The company also said that it would update the processors in its larger laptops, popping a 2.4 GHz quad-core processor in its mid-range 15-inch MacBook Pro and a 2.7 GHz processor in its highest-end model.

The MacBook Air’s 13-inch laptop with 256 GB of flash memory also got a price cut to $1,399.

Apple refreshed its laptop line in June, and reported sales of its computers had dropped in the last quarter of 2012, down 22 percent from the previous year.

Analysts have raised concerns that Apple products could eat into each others’ sales, a trend known as cannibalization. The computer market hasn’t weathered the trend toward tablets well, and some saw the drop in Apple’s Mac sales as a sign that its success with the iPad comes at the expense of its strength with laptops. Now, they’re worried that the iPad mini will erode iPad sales.

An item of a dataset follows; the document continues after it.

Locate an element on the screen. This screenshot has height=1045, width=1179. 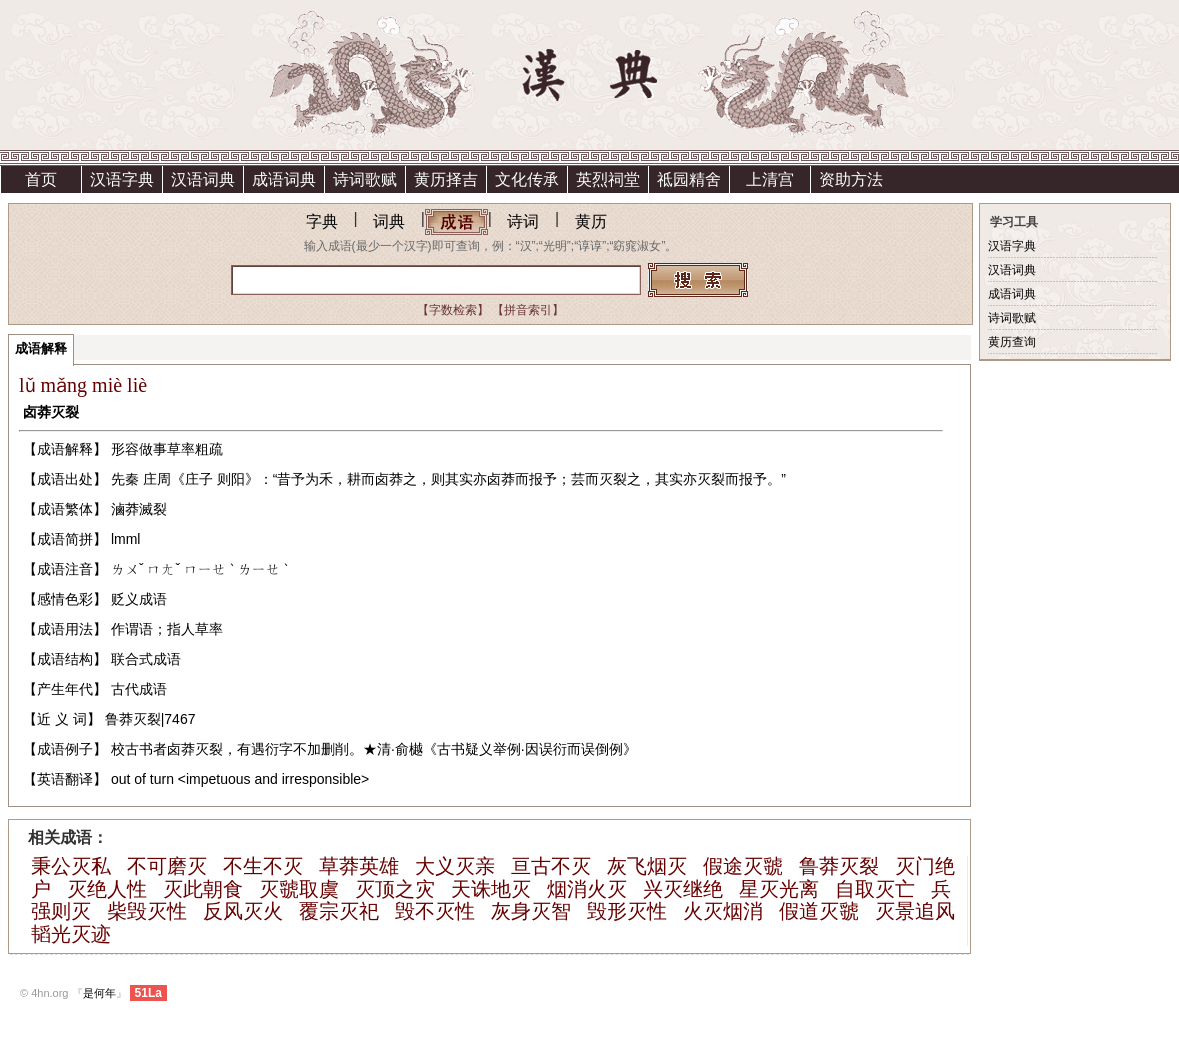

But in remarks Tuesday, Apple chief executive Tim Cook said that he believes the Apple “halo effect” will insulate against too much cannibalization, though he did concede that the iPad may have taken out some sales of Apple’s laptops.

Apple customers, he noted, tend to buy multiple products within the ecosystem — being able to share apps and data from your iPhone, after all, could make the iPad a much more appealing purchase.

He said the PC market still seems to face much more of a threat from the iPad than the full-sized Apple tablet faces from its smaller sibling, however, and that Apple has to be in the smaller tablet space to stay competitive.

“If we don’t cannibalize it, someone else will,” he said.